Top of EXERCISE DATA
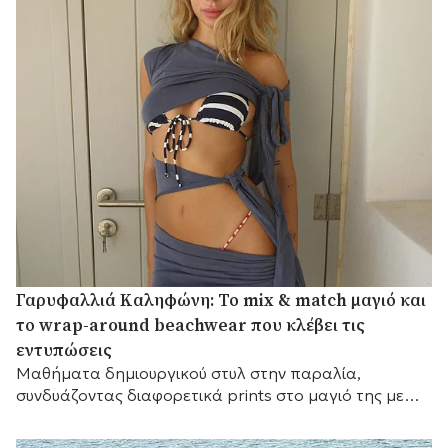
Γαρυφαλλιά Καληφώνη: Το mix & match μαγιό και
το wrap-around beachwear που κλέβει τις
εντυπώσεις
Mαθήματα δημιουργικού στυλ στην παραλία,
συνδυάζοντας διαφορετικά prints στο μαγιό της με
ένα εντυπωσιακό draped κάλυμμα.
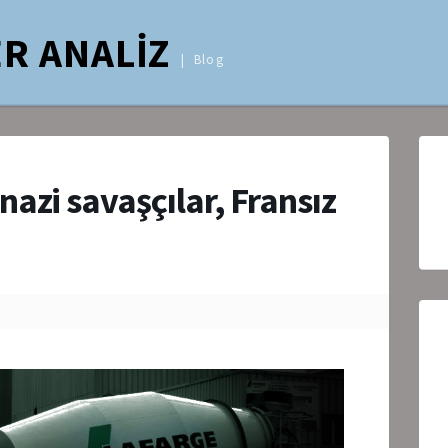
R ANALİZ
Blog
azi savaşçılar, Fransız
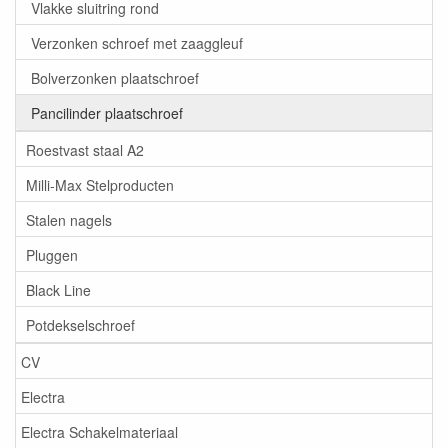
Vlakke sluitring rond
Verzonken schroef met zaaggleuf
Bolverzonken plaatschroef
Pancilinder plaatschroef
Roestvast staal A2
Milli-Max Stelproducten
Stalen nagels
Pluggen
Black Line
Potdekselschroef
CV
Electra
Electra Schakelmateriaal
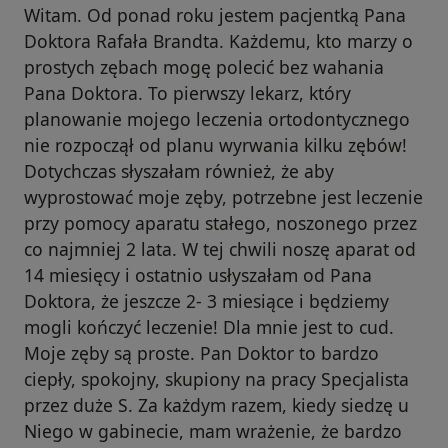
Witam. Od ponad roku jestem pacjentką Pana
Doktora Rafała Brandta. Każdemu, kto marzy o
prostych zębach mogę polecić bez wahania
Pana Doktora. To pierwszy lekarz, który
planowanie mojego leczenia ortodontycznego
nie rozpoczął od planu wyrwania kilku zębów!
Dotychczas słyszałam również, że aby
wyprostować moje zęby, potrzebne jest leczenie
przy pomocy aparatu stałego, noszonego przez
co najmniej 2 lata. W tej chwili noszę aparat od
14 miesięcy i ostatnio usłyszałam od Pana
Doktora, że jeszcze 2- 3 miesiące i będziemy
mogli kończyć leczenie! Dla mnie jest to cud.
Moje zęby są proste. Pan Doktor to bardzo
ciepły, spokojny, skupiony na pracy Specjalista
przez duże S. Za każdym razem, kiedy siedzę u
Niego w gabinecie, mam wrażenie, że bardzo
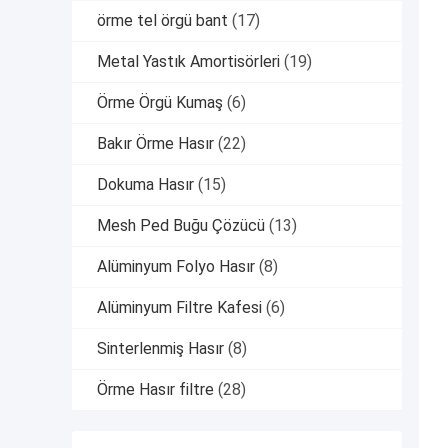
örme tel örgü bant
(17)
Metal Yastık Amortisörleri
(19)
Örme Örgü Kumaş
(6)
Bakır Örme Hasır
(22)
Dokuma Hasır
(15)
Mesh Ped Buğu Çözücü
(13)
Alüminyum Folyo Hasır
(8)
Alüminyum Filtre Kafesi
(6)
Sinterlenmiş Hasır
(8)
Örme Hasır filtre
(28)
Bottom of EXERCISE DATA
DIRECTIONS
Quote, word for word and nothing more, every line from the line with "Potdekselschroef" to the end of the entries, including both ends; skip any pictures.

PROBLEM SOLUTION
Potdekselschroef
CV
Electra
Electra Schakelmateriaal
Witam. Od ponad roku jestem pacjentką Pana
Doktora Rafała Brandta. Każdemu, kto marzy o
prostych zębach mogę polecić bez wahania
Pana Doktora. To pierwszy lekarz, który
planowanie mojego leczenia ortodontycznego
nie rozpoczął od planu wyrwania kilku zębów!
Dotychczas słyszałam również, że aby
wyprostować moje zęby, potrzebne jest leczenie
przy pomocy aparatu stałego, noszonego przez
co najmniej 2 lata. W tej chwili noszę aparat od
14 miesięcy i ostatnio usłyszałam od Pana
Doktora, że jeszcze 2- 3 miesiące i będziemy
mogli kończyć leczenie! Dla mnie jest to cud.
Moje zęby są proste. Pan Doktor to bardzo
ciepły, spokojny, skupiony na pracy Specjalista
przez duże S. Za każdym razem, kiedy siedzę u
Niego w gabinecie, mam wrażenie, że bardzo
örme tel örgü bant
(17)
Metal Yastık Amortisörleri
(19)
Örme Örgü Kumaş
(6)
Bakır Örme Hasır
(22)
Dokuma Hasır
(15)
Mesh Ped Buğu Çözücü
(13)
Alüminyum Folyo Hasır
(8)
Alüminyum Filtre Kafesi
(6)
Sinterlenmiş Hasır
(8)
Örme Hasır filtre
(28)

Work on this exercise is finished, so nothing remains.